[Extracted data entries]
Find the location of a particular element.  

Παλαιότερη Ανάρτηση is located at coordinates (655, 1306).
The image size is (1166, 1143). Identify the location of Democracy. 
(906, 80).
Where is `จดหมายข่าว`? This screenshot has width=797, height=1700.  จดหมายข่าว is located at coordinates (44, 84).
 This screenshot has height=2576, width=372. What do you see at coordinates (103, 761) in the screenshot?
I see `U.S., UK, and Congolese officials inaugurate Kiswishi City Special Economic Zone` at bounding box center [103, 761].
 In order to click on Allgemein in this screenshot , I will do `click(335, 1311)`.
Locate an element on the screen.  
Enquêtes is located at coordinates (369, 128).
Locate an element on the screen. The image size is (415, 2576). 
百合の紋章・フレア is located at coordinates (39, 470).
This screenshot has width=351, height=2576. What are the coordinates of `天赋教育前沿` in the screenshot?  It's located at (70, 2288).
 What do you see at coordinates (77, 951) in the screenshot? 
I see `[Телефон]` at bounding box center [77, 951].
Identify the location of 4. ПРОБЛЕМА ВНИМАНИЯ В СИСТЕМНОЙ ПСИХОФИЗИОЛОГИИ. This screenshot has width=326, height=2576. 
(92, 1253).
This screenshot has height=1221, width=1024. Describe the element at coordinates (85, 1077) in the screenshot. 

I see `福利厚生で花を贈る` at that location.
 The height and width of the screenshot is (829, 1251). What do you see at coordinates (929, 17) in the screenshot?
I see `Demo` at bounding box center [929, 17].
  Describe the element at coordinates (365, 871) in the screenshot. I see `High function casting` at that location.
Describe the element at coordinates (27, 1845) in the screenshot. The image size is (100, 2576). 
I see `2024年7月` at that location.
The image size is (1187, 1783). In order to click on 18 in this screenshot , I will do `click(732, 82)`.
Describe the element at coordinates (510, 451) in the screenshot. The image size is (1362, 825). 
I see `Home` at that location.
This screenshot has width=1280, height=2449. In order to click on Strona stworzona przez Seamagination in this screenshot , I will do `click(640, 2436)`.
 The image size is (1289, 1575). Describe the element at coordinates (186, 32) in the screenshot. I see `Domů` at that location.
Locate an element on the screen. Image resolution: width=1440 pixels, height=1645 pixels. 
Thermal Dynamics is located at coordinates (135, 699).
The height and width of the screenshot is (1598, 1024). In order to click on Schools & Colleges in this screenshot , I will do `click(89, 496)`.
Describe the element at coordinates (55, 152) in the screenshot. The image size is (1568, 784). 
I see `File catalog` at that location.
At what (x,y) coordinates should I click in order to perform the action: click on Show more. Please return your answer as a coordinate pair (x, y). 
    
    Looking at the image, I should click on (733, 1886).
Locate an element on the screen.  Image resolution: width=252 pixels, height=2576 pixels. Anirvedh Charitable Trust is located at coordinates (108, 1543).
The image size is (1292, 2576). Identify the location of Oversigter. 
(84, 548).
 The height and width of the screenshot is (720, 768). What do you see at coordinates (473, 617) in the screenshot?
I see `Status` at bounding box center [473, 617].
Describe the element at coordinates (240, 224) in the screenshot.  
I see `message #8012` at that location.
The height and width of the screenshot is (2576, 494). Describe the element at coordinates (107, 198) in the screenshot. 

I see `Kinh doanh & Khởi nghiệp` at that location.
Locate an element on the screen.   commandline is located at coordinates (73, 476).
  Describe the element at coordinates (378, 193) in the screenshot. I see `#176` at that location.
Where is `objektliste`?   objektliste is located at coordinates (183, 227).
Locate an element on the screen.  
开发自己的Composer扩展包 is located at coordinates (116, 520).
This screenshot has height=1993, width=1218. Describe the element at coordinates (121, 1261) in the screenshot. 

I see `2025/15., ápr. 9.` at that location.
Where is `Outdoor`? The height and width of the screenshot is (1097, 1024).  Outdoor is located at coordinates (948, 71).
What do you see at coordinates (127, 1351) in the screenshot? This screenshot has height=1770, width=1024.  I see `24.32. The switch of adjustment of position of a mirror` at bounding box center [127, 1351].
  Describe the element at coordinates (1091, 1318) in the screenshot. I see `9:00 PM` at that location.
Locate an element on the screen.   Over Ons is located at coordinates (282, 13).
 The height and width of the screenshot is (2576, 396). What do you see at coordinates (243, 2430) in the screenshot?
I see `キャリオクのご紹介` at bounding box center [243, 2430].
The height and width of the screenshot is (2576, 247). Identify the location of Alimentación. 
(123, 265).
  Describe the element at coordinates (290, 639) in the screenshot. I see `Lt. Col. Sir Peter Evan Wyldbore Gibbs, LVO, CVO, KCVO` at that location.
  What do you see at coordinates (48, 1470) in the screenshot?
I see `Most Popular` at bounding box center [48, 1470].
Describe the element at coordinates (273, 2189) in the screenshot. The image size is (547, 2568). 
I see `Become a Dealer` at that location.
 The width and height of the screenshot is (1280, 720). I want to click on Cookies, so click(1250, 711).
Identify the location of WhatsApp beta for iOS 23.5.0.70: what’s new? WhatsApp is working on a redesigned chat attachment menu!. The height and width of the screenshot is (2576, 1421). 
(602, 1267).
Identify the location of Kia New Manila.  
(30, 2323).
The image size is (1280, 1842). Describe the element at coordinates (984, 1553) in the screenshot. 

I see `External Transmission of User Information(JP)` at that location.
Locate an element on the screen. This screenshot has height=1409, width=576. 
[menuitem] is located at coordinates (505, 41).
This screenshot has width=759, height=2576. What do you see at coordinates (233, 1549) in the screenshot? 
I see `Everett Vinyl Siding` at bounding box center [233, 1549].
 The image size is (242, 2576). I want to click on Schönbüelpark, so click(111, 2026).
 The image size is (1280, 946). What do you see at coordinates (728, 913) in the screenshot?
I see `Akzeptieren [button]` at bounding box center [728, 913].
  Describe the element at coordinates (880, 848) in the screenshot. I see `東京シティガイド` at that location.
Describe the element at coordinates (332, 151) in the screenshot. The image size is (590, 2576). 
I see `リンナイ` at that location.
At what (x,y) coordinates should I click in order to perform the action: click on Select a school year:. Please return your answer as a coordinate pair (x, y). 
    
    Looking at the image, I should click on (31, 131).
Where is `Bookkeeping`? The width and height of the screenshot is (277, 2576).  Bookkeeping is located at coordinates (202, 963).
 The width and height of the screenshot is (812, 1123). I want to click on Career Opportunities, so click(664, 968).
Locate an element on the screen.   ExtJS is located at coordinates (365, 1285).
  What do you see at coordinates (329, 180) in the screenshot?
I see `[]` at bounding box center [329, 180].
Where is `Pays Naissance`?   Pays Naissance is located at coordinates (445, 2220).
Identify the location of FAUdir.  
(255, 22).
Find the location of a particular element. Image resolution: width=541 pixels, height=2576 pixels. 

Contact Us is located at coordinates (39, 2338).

### [What you are asked to do]
Set down all of the data above, word for word.

### [Result of this task]
Find the location of a particular element.  

Παλαιότερη Ανάρτηση is located at coordinates (655, 1306).
The image size is (1166, 1143). Identify the location of Democracy. 
(906, 80).
Where is `จดหมายข่าว`? This screenshot has width=797, height=1700.  จดหมายข่าว is located at coordinates (44, 84).
 This screenshot has height=2576, width=372. What do you see at coordinates (103, 761) in the screenshot?
I see `U.S., UK, and Congolese officials inaugurate Kiswishi City Special Economic Zone` at bounding box center [103, 761].
 In order to click on Allgemein in this screenshot , I will do `click(335, 1311)`.
Locate an element on the screen.  
Enquêtes is located at coordinates (369, 128).
Locate an element on the screen. The image size is (415, 2576). 
百合の紋章・フレア is located at coordinates (39, 470).
This screenshot has width=351, height=2576. What are the coordinates of `天赋教育前沿` in the screenshot?  It's located at (70, 2288).
 What do you see at coordinates (77, 951) in the screenshot? 
I see `[Телефон]` at bounding box center [77, 951].
Identify the location of 4. ПРОБЛЕМА ВНИМАНИЯ В СИСТЕМНОЙ ПСИХОФИЗИОЛОГИИ. This screenshot has width=326, height=2576. 
(92, 1253).
This screenshot has height=1221, width=1024. Describe the element at coordinates (85, 1077) in the screenshot. 

I see `福利厚生で花を贈る` at that location.
 The height and width of the screenshot is (829, 1251). What do you see at coordinates (929, 17) in the screenshot?
I see `Demo` at bounding box center [929, 17].
  Describe the element at coordinates (365, 871) in the screenshot. I see `High function casting` at that location.
Describe the element at coordinates (27, 1845) in the screenshot. The image size is (100, 2576). 
I see `2024年7月` at that location.
The image size is (1187, 1783). In order to click on 18 in this screenshot , I will do `click(732, 82)`.
Describe the element at coordinates (510, 451) in the screenshot. The image size is (1362, 825). 
I see `Home` at that location.
This screenshot has width=1280, height=2449. In order to click on Strona stworzona przez Seamagination in this screenshot , I will do `click(640, 2436)`.
 The image size is (1289, 1575). Describe the element at coordinates (186, 32) in the screenshot. I see `Domů` at that location.
Locate an element on the screen. Image resolution: width=1440 pixels, height=1645 pixels. 
Thermal Dynamics is located at coordinates (135, 699).
The height and width of the screenshot is (1598, 1024). In order to click on Schools & Colleges in this screenshot , I will do `click(89, 496)`.
Describe the element at coordinates (55, 152) in the screenshot. The image size is (1568, 784). 
I see `File catalog` at that location.
At what (x,y) coordinates should I click in order to perform the action: click on Show more. Please return your answer as a coordinate pair (x, y). 
    
    Looking at the image, I should click on (733, 1886).
Locate an element on the screen.  Image resolution: width=252 pixels, height=2576 pixels. Anirvedh Charitable Trust is located at coordinates (108, 1543).
The image size is (1292, 2576). Identify the location of Oversigter. 
(84, 548).
 The height and width of the screenshot is (720, 768). What do you see at coordinates (473, 617) in the screenshot?
I see `Status` at bounding box center [473, 617].
Describe the element at coordinates (240, 224) in the screenshot.  
I see `message #8012` at that location.
The height and width of the screenshot is (2576, 494). Describe the element at coordinates (107, 198) in the screenshot. 

I see `Kinh doanh & Khởi nghiệp` at that location.
Locate an element on the screen.   commandline is located at coordinates (73, 476).
  Describe the element at coordinates (378, 193) in the screenshot. I see `#176` at that location.
Where is `objektliste`?   objektliste is located at coordinates (183, 227).
Locate an element on the screen.  
开发自己的Composer扩展包 is located at coordinates (116, 520).
This screenshot has height=1993, width=1218. Describe the element at coordinates (121, 1261) in the screenshot. 

I see `2025/15., ápr. 9.` at that location.
Where is `Outdoor`? The height and width of the screenshot is (1097, 1024).  Outdoor is located at coordinates (948, 71).
What do you see at coordinates (127, 1351) in the screenshot? This screenshot has height=1770, width=1024.  I see `24.32. The switch of adjustment of position of a mirror` at bounding box center [127, 1351].
  Describe the element at coordinates (1091, 1318) in the screenshot. I see `9:00 PM` at that location.
Locate an element on the screen.   Over Ons is located at coordinates (282, 13).
 The height and width of the screenshot is (2576, 396). What do you see at coordinates (243, 2430) in the screenshot?
I see `キャリオクのご紹介` at bounding box center [243, 2430].
The height and width of the screenshot is (2576, 247). Identify the location of Alimentación. 
(123, 265).
  Describe the element at coordinates (290, 639) in the screenshot. I see `Lt. Col. Sir Peter Evan Wyldbore Gibbs, LVO, CVO, KCVO` at that location.
  What do you see at coordinates (48, 1470) in the screenshot?
I see `Most Popular` at bounding box center [48, 1470].
Describe the element at coordinates (273, 2189) in the screenshot. The image size is (547, 2568). 
I see `Become a Dealer` at that location.
 The width and height of the screenshot is (1280, 720). I want to click on Cookies, so click(1250, 711).
Identify the location of WhatsApp beta for iOS 23.5.0.70: what’s new? WhatsApp is working on a redesigned chat attachment menu!. The height and width of the screenshot is (2576, 1421). 
(602, 1267).
Identify the location of Kia New Manila.  
(30, 2323).
The image size is (1280, 1842). Describe the element at coordinates (984, 1553) in the screenshot. 

I see `External Transmission of User Information(JP)` at that location.
Locate an element on the screen. This screenshot has height=1409, width=576. 
[menuitem] is located at coordinates (505, 41).
This screenshot has width=759, height=2576. What do you see at coordinates (233, 1549) in the screenshot? 
I see `Everett Vinyl Siding` at bounding box center [233, 1549].
 The image size is (242, 2576). I want to click on Schönbüelpark, so click(111, 2026).
 The image size is (1280, 946). What do you see at coordinates (728, 913) in the screenshot?
I see `Akzeptieren [button]` at bounding box center [728, 913].
  Describe the element at coordinates (880, 848) in the screenshot. I see `東京シティガイド` at that location.
Describe the element at coordinates (332, 151) in the screenshot. The image size is (590, 2576). 
I see `リンナイ` at that location.
At what (x,y) coordinates should I click in order to perform the action: click on Select a school year:. Please return your answer as a coordinate pair (x, y). 
    
    Looking at the image, I should click on (31, 131).
Where is `Bookkeeping`? The width and height of the screenshot is (277, 2576).  Bookkeeping is located at coordinates (202, 963).
 The width and height of the screenshot is (812, 1123). I want to click on Career Opportunities, so click(664, 968).
Locate an element on the screen.   ExtJS is located at coordinates (365, 1285).
  What do you see at coordinates (329, 180) in the screenshot?
I see `[]` at bounding box center [329, 180].
Where is `Pays Naissance`?   Pays Naissance is located at coordinates (445, 2220).
Identify the location of FAUdir.  
(255, 22).
Find the location of a particular element. Image resolution: width=541 pixels, height=2576 pixels. 

Contact Us is located at coordinates (39, 2338).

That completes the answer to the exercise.